Recorded data:

--------------------

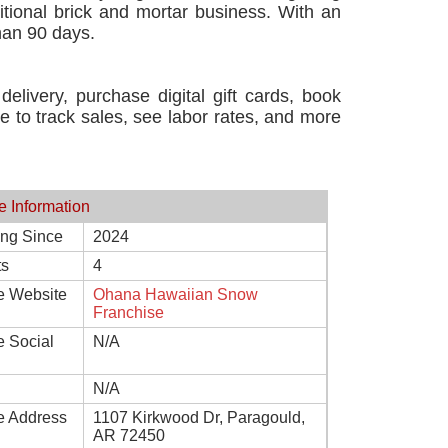
tional brick and mortar business. With an
han 90 days.
elivery, purchase digital gift cards, book
le to track sales, see labor rates, and more
e Information
ing Since
2024
ts
4
e Website
Ohana Hawaiian Snow
Franchise
e Social
N/A
N/A
e Address
1107 Kirkwood Dr, Paragould,
AR 72450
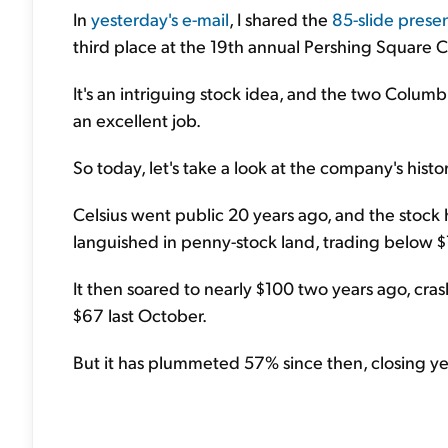
In
yesterday's e-mail
, I shared the
85-slide prese
third place at the 19th annual Pershing Square 
It's an intriguing stock idea, and the two Colum
an excellent job.
So today, let's take a look at the company's histor
Celsius went public 20 years ago, and the stock h
languished in penny-stock land, trading below $1.
It then soared to nearly $100 two years ago, cr
$67 last October.
But it has plummeted 57% since then, closing ye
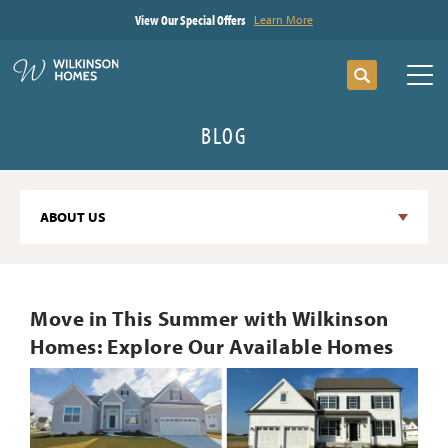
View Our Special Offers
Learn More
Search
Tog
BLOG
ABOUT US
Move in This Summer with Wilkinson
Homes: Explore Our Available Homes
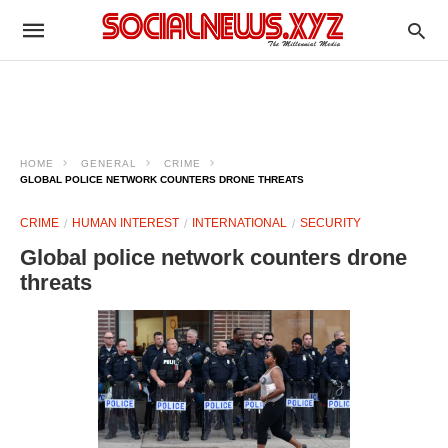
HOME
GENERAL
CRIME
GLOBAL POLICE NETWORK COUNTERS DRONE THREATS
CRIME
HUMAN INTEREST
INTERNATIONAL
SECURITY
Global police network counters drone
threats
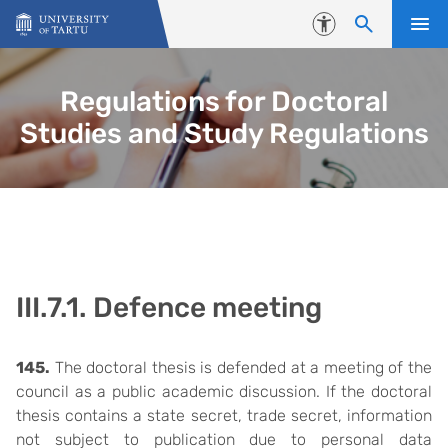
Skip to content
Accessibility
Regulations for Doctoral
Studies and Study Regulations
III.7.1. Defence meeting
145.
The doctoral thesis is defended at a meeting of the
council as a public academic discussion. If the doctoral
thesis contains a state secret, trade secret, information
not subject to publication due to personal data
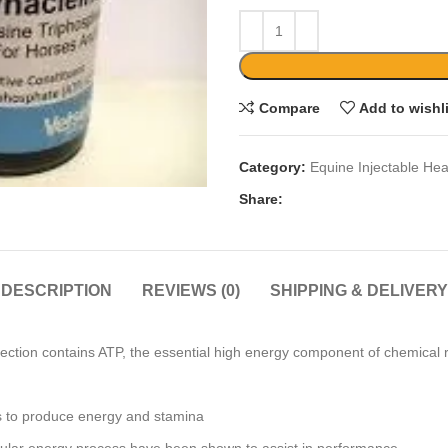
Compare
Add to wishl
Category:
Equine Injectable Hea
Share:
DESCRIPTION
REVIEWS (0)
SHIPPING & DELIVERY
ction contains ATP, the essential high energy component of chemical r
s to produce energy and stamina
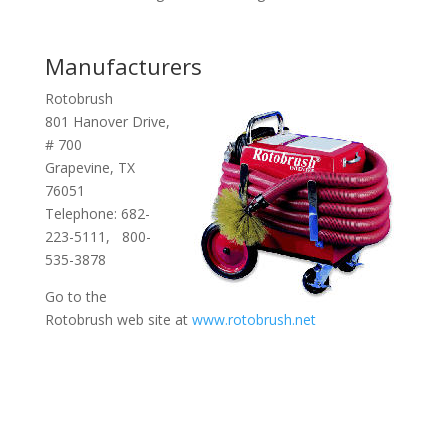
Manufacturers
Rotobrush
801 Hanover Drive,
# 700
Grapevine, TX
76051
Telephone: 682-
223-5111, 800-
535-3878
Go to the
Rotobrush web site at
www.rotobrush.net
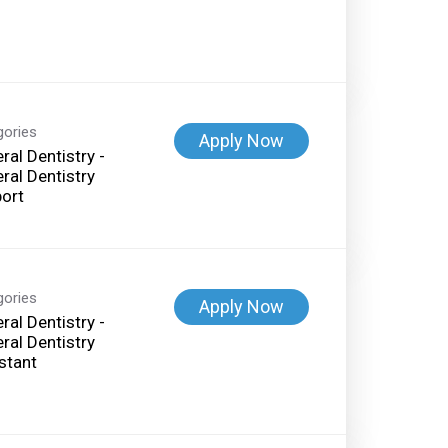
gories
Apply Now
ral Dentistry -
ral Dentistry
ort
gories
Apply Now
ral Dentistry -
ral Dentistry
stant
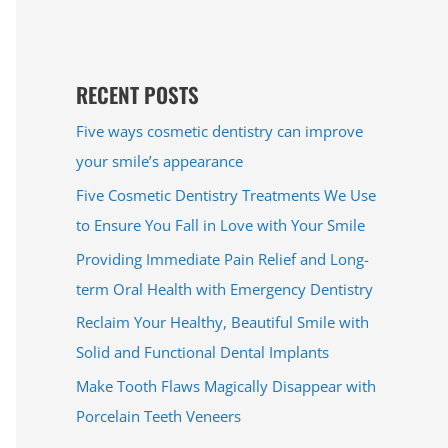
RECENT POSTS
Five ways cosmetic dentistry can improve
your smile’s appearance
Five Cosmetic Dentistry Treatments We Use
to Ensure You Fall in Love with Your Smile
Providing Immediate Pain Relief and Long-
term Oral Health with Emergency Dentistry
Reclaim Your Healthy, Beautiful Smile with
Solid and Functional Dental Implants
Make Tooth Flaws Magically Disappear with
Porcelain Teeth Veneers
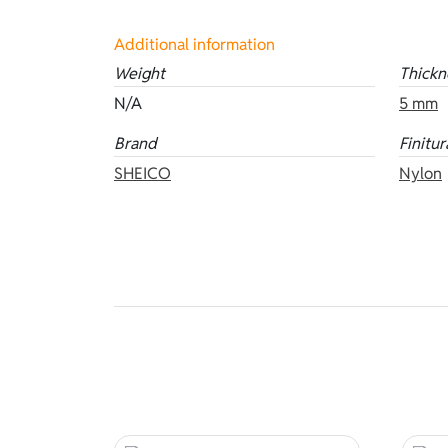
Additional information
Weight
Thickn
N/A
5 mm
Brand
Finitur
SHEICO
Nylon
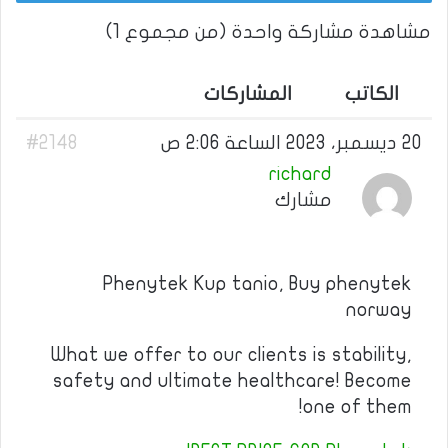
مشاهدة مشاركة واحدة (من مجموع 1)
المشاركات
الكاتب
#2148
20 ديسمبر، 2023 الساعة 2:06 ص
richard
مشارك
Phenytek Kup tanio, Buy phenytek
norway
What we offer to our clients is stability,
safety and ultimate healthcare! Become
one of them!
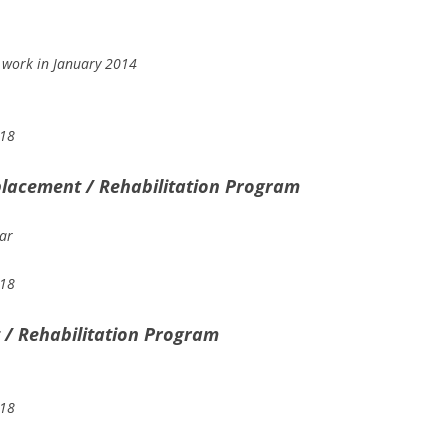
 work in January 2014
018
lacement / Rehabilitation Program
ar
018
/ Rehabilitation Program
018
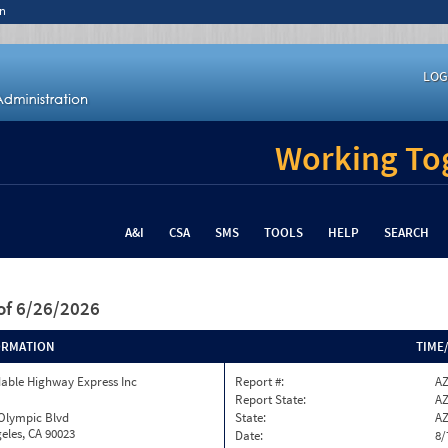
n
LOG
Working Tog
A&I
CSA
SMS
TOOLS
HELP
SEARCH
of 6/26/2026
ORMATION
TIME
able Highway Express Inc
Report #:
AZ
Report State:
A
 Olympic Blvd
State:
A
eles, CA 90023
Date:
8/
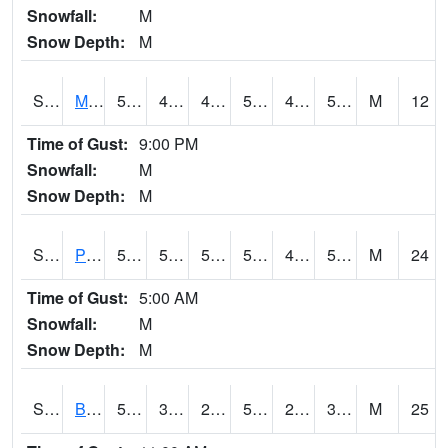
Snowfall:
M
Snow Depth:
M
S2004
Mason
51.6
44.8
42.67608
51.6
42.449337
50.776867
M
12
Time of Gust:
9:00 PM
Snowfall:
M
Snow Depth:
M
S2005
Princeton #1
59.4
50.4
50.4
59.4
44.652634
53.368935
M
24
Time of Gust:
5:00 AM
Snowfall:
M
Snow Depth:
M
S2006
Bushland #1
59.4
35.4
28.253593
59.4
21.248676
30.402662
M
25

--------------------

* Task item *
Whenever the string "Rehabilitation" shows up in a line of the records, copy that line.

* Result for this task *
lacement / Rehabilitation Program
/ Rehabilitation Program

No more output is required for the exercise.